I did not say that you were feigning outrage. V is correct on this, I was referring to his postings on this thread, and even the fact that he started it in the first place. I was actually giving him credit that he understood what Patagonia was doing, but calling out his lack of candor in pretending to be outraged. He was indeed trying to score points. Just my opinion, and I'm quite certain others also participate in this type of rhetoric.

There are those on both sides who actually lack the intelligence to correctly interpret the ad, those who are terribly informed, including many whose sole source of information is Fox New, Hannity, etc.

I understand your position of insisting on consistency. However, I think this can lead to a false sense of eqivalency regarding the honesty, credibility and integrity of the different sides, and not just on this issue. IMO, one side has been much less honest than the other on the NM discussion. Just as I don't believe that Fox News has any journalistic integrity while MSNBC actually is mostly factual. My bias, if you will.


----------



## #1DEER 1-I (Sep 10, 2007)

Also worth noting Vanilla, I watched Glenn Beck reference the same Patagonia pic you posted and then say quote “you couldn’t even walk on it, you could only stand on the road and look at it.” Then he goes on to talk about how there’s so much misinformation on the subject. I also listened to Ben Shapiro’s podcast yesterday where he didn’t have any idea what he was talking about either. 

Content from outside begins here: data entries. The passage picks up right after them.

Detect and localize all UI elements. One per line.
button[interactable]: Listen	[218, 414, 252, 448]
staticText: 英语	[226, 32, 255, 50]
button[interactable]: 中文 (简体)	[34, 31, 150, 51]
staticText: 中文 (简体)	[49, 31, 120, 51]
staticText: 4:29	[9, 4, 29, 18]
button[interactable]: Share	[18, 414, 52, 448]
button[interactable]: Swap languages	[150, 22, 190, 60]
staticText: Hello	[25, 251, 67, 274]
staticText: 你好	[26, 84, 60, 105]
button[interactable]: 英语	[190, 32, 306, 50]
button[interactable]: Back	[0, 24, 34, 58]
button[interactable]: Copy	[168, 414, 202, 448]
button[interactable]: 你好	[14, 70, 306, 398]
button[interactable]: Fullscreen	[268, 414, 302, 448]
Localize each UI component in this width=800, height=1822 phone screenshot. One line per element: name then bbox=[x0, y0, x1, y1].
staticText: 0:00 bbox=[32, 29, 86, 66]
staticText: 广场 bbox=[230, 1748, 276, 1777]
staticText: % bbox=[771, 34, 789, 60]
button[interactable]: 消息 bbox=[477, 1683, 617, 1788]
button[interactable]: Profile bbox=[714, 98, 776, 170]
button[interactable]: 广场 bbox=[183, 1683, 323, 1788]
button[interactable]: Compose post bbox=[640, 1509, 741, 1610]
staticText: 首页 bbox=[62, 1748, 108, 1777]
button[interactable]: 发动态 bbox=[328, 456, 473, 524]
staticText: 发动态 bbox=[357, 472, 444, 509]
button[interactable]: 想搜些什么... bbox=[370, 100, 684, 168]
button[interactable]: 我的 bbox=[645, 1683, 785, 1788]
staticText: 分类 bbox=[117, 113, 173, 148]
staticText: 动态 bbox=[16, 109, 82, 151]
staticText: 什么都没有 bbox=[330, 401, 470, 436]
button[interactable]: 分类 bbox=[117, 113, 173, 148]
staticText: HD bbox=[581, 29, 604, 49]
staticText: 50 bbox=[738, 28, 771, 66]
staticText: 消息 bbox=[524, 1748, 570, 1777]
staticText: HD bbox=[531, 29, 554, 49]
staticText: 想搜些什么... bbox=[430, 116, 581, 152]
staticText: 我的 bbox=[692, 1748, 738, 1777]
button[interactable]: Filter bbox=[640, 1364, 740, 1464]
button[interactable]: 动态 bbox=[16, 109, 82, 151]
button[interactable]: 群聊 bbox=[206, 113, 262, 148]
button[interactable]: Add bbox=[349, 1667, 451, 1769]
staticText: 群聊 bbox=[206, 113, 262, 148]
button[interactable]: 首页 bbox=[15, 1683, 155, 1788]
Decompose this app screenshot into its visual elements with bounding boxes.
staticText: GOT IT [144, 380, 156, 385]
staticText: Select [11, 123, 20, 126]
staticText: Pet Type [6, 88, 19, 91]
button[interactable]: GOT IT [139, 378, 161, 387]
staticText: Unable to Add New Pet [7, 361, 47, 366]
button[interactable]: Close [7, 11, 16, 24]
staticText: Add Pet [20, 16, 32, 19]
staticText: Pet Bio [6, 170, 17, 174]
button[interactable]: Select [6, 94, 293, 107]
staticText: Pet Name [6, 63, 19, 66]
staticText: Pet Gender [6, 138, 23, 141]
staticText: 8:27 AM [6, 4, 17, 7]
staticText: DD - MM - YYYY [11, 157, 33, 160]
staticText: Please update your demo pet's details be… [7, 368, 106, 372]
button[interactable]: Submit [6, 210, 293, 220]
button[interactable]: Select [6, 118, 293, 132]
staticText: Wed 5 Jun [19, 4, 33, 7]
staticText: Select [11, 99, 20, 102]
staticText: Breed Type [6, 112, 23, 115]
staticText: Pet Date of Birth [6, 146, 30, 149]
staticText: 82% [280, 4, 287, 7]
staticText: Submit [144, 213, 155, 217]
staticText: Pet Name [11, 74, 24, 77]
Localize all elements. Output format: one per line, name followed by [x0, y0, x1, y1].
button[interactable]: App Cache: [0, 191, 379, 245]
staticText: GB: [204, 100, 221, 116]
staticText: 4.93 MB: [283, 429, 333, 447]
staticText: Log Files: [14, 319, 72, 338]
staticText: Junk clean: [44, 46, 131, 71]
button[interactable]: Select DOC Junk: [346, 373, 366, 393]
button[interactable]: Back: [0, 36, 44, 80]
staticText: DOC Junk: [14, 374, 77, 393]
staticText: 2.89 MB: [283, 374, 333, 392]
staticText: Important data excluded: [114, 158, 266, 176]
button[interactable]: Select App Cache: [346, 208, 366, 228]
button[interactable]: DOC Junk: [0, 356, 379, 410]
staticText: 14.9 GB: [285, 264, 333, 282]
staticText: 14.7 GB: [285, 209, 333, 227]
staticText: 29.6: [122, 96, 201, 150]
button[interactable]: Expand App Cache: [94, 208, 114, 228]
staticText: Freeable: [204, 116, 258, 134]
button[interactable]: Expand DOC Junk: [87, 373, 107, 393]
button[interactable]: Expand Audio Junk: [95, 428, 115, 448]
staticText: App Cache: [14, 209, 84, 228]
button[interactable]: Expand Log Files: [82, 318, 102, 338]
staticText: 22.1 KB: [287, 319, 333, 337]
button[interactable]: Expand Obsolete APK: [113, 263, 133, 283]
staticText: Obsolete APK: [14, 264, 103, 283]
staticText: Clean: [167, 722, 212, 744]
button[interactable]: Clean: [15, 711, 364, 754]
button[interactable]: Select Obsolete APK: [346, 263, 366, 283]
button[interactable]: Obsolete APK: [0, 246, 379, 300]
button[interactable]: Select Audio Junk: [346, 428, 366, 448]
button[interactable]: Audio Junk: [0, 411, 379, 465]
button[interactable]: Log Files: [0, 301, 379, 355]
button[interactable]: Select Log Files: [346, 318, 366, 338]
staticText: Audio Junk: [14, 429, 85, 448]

Now you and I know that is complete crap. I like Ben Shapiro and Glenn Beck, but let me tell you this makes me question how accurate they are at times too, because neither one of them had the slightest clue what they were talking about in regards to this. Ben Shapiro said quote “the government should never own this much land, almost all of it should be PRIVATIZED” which is really the end goal of these guys right? 

I mean watching Glenn Beck and Ben Shaliro throw out blatant lies on this issue disgusted me to the core. 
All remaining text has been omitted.